Now what I want to do is transform this list of words into a Bag of Words.
this is a bit of a black box but the objective is the following:
each row is a review (just like we have now),
for each word we create a column (stuff,	going,	moment,	started,...),
if the word "apply" appears once in the message of row 1, in line 1, column "apply" we put a 1,
if the word "account" does not appear in the message of row 1, in line 1, colums "account" we put a 0.

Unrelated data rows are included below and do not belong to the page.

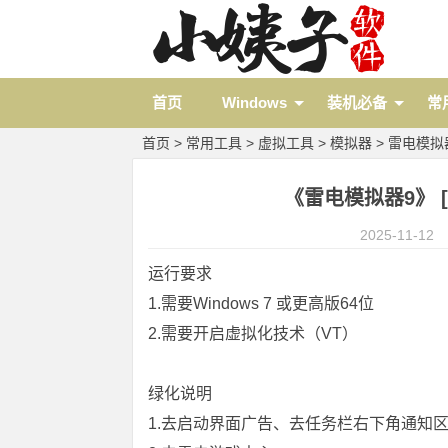
首页
Windows
装机必备
常
首页
>
常用工具
>
虚拟工具
>
模拟器
>
雷电模拟
《雷电模拟器9》 [9.
2025-11-12
运行要求
1.需要Windows 7 或更高版64位
2.需要开启虚拟化技术（VT）
绿化说明
1.去启动界面广告、去任务栏右下角通知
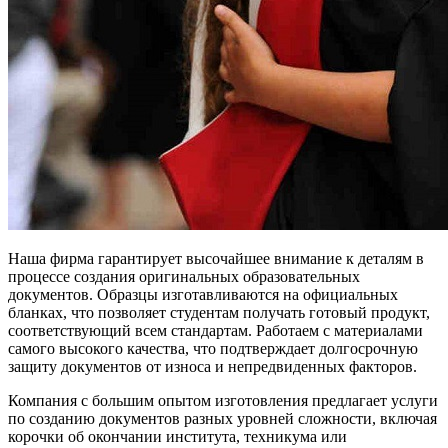
Наша фирма гарантирует высочайшее внимание к деталям в
процессе создания оригинальных образовательных
документов. Образцы изготавливаются на официальных
бланках, что позволяет студентам получать готовый продукт,
соответствующий всем стандартам. Работаем с материалами
самого высокого качества, что подтверждает долгосрочную
защиту документов от износа и непредвиденных факторов.
Компания с большим опытом изготовления предлагает услуги
по созданию документов разных уровней сложности, включая
корочки об окончании института, техникума или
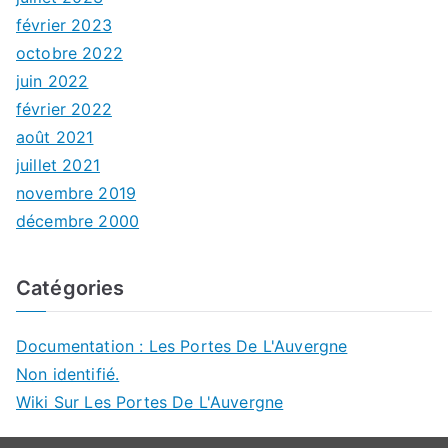
février 2023
octobre 2022
juin 2022
février 2022
août 2021
juillet 2021
novembre 2019
décembre 2000
Catégories
Documentation : Les Portes De L'Auvergne
Non identifié.
Wiki Sur Les Portes De L'Auvergne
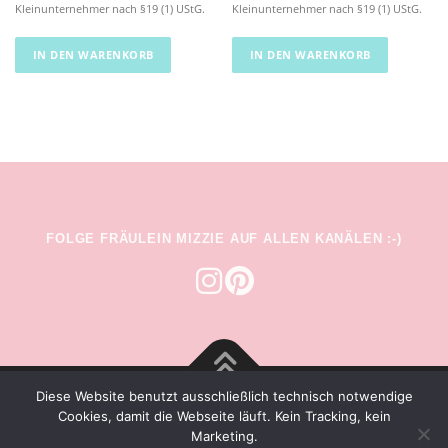
Kleinunternehmer nach §19 (1) UStG.
Kleinunternehmer nach §19 (1) UStG.
IN DEN WARENKORB
IN DEN WARENKORB
FOLGE FRÄULEIN MIZZIE AUF ALLEN KANÄLEN :-)
Diese Website benutzt ausschließlich technisch notwendige
Copyright © 2026 Fräulein Mizzie
Cookies, damit die Webseite läuft. Kein Tracking, kein
Marketing.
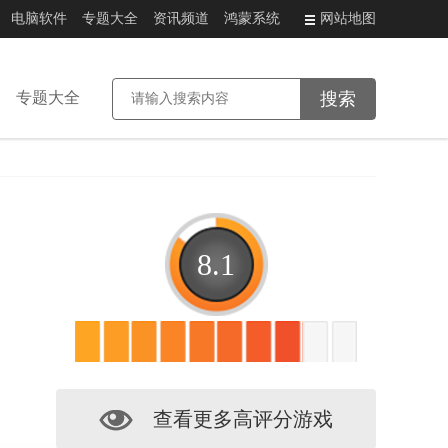
电脑软件
专题大全
资讯频道
鸿蒙系统
网站地图
专题大全
8.1
查看更多高评分游戏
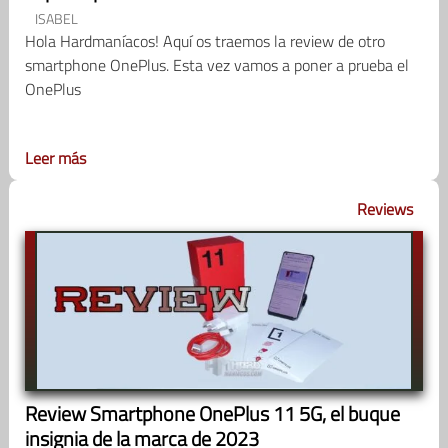
ISABEL
Hola Hardmaníacos! Aquí os traemos la review de otro
smartphone OnePlus. Esta vez vamos a poner a prueba el
OnePlus
Leer más
Reviews
Review Smartphone OnePlus 11 5G, el buque
insignia de la marca de 2023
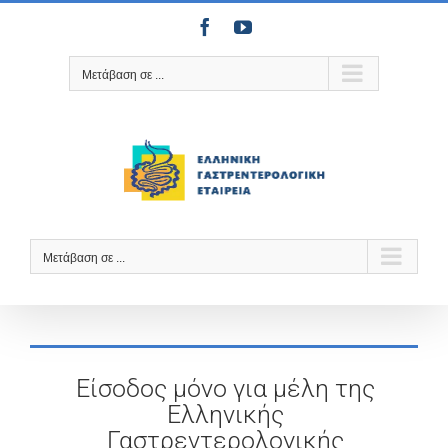
Μετάβαση
Facebook
YouTube
στο
περιεχόμενο
Μετάβαση σε ...
Μετάβαση σε ...
Είσοδος μόνο για μέλη της
Ελληνικής
Γαστρεντερολογικής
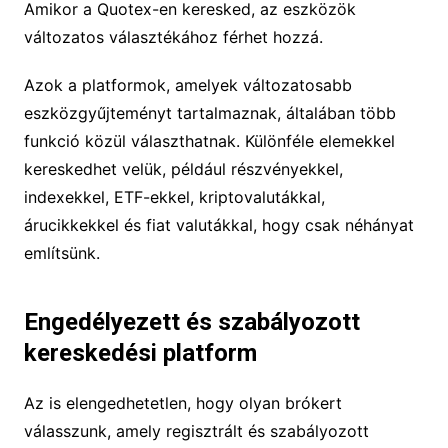
Amikor a Quotex-en keresked, az eszközök
változatos választékához férhet hozzá.
Azok a platformok, amelyek változatosabb
eszközgyűjteményt tartalmaznak, általában több
funkció közül választhatnak. Különféle elemekkel
kereskedhet velük, például részvényekkel,
indexekkel, ETF-ekkel, kriptovalutákkal,
árucikkekkel és fiat valutákkal, hogy csak néhányat
említsünk.
Engedélyezett és szabályozott
kereskedési platform
Az is elengedhetetlen, hogy olyan brókert
válasszunk, amely regisztrált és szabályozott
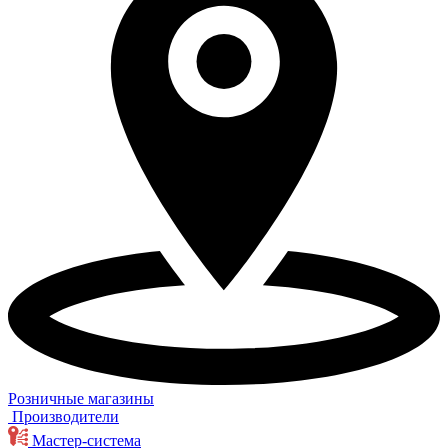
Розничные магазины
Производители
Мастер-система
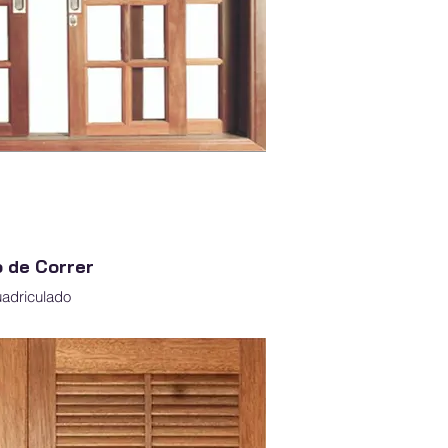
o de Correr
adriculado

For this we use the library sklearn 

In [20]:
from sklearn.feature_extraction.text import CountVectorizer

#create object
CountVec = CountVectorizer(ngram_range=(1,1), stop_words='english')

#CountVec is an implicit type, like maps and zips. Let-s make it explicit
Count_data = CountVec.fit_transform(review_data_clean['review'].apply((lambda x: " ".join(x))))

#Now let's make Count_data into a dataframe
cv_dataframe=pd.DataFrame(Count_data.toarray(),columns=CountVec.get_feature_names())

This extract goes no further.